Collected data:
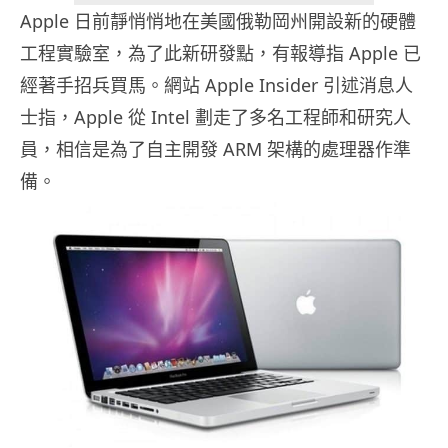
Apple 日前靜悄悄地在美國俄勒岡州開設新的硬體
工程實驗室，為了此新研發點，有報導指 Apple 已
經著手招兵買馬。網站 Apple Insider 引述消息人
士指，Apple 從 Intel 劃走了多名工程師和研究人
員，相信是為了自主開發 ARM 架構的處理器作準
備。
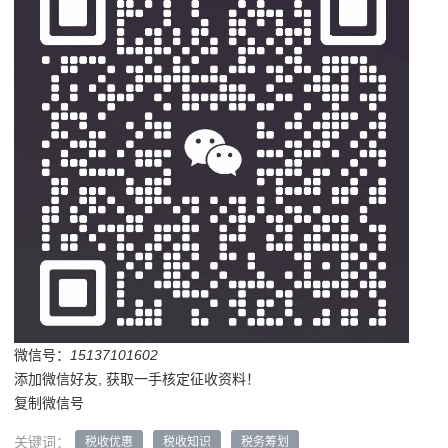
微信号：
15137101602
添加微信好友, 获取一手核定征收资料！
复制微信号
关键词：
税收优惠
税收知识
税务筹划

==

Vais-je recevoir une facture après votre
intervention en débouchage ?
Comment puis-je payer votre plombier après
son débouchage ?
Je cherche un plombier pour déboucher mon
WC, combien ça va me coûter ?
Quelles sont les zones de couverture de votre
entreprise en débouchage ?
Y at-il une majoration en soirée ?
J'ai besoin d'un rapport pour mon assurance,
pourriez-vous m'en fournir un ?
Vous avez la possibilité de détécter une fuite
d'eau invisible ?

---

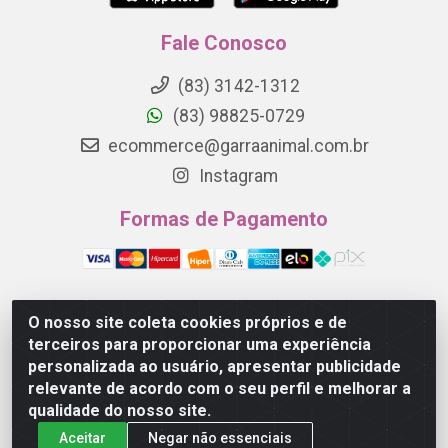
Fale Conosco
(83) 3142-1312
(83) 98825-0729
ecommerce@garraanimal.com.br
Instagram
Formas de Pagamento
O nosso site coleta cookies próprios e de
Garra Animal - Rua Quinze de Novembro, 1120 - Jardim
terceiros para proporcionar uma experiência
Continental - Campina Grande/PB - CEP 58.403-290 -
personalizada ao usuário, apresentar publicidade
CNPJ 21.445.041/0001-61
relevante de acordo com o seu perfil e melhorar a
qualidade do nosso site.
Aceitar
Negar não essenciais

## Task
The response must hold only the lines above from the line with "Vous avez la" through the line with "d'eau invisible ?", each copied exactly, both ends kept.

## Completed task
Vous avez la possibilité de détécter une fuite
d'eau invisible ?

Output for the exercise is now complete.